_PROBLEM_
Across the data below, in how many lines does the word "Login" appear? Give only the number.
+===+
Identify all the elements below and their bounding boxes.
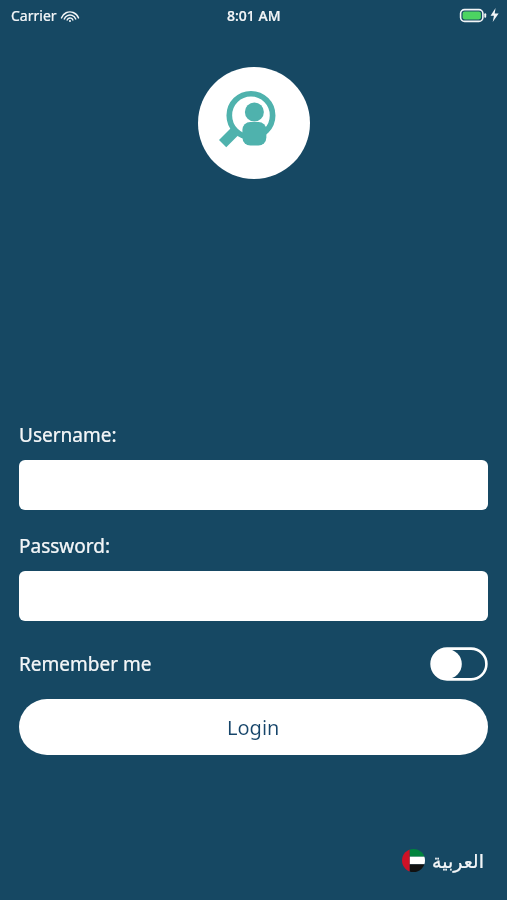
staticText: Remember me bbox=[19, 651, 152, 677]
staticText: Login bbox=[227, 714, 280, 741]
button[interactable]: العربية bbox=[398, 845, 488, 876]
staticText: Username: bbox=[19, 422, 117, 448]
staticText: Carrier bbox=[11, 6, 57, 25]
button[interactable]: Remember me toggle bbox=[430, 647, 488, 681]
staticText: Password: bbox=[19, 533, 111, 559]
button[interactable]: Text input field bbox=[19, 571, 488, 621]
button[interactable]: Text input field bbox=[19, 460, 488, 510]
button[interactable]: Remember me bbox=[19, 642, 488, 686]
button[interactable]: Login bbox=[19, 699, 488, 755]
staticText: العربية bbox=[432, 850, 484, 872]
staticText: 8:01 AM bbox=[227, 6, 281, 25]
+===+
_TASK SOLUTION_
2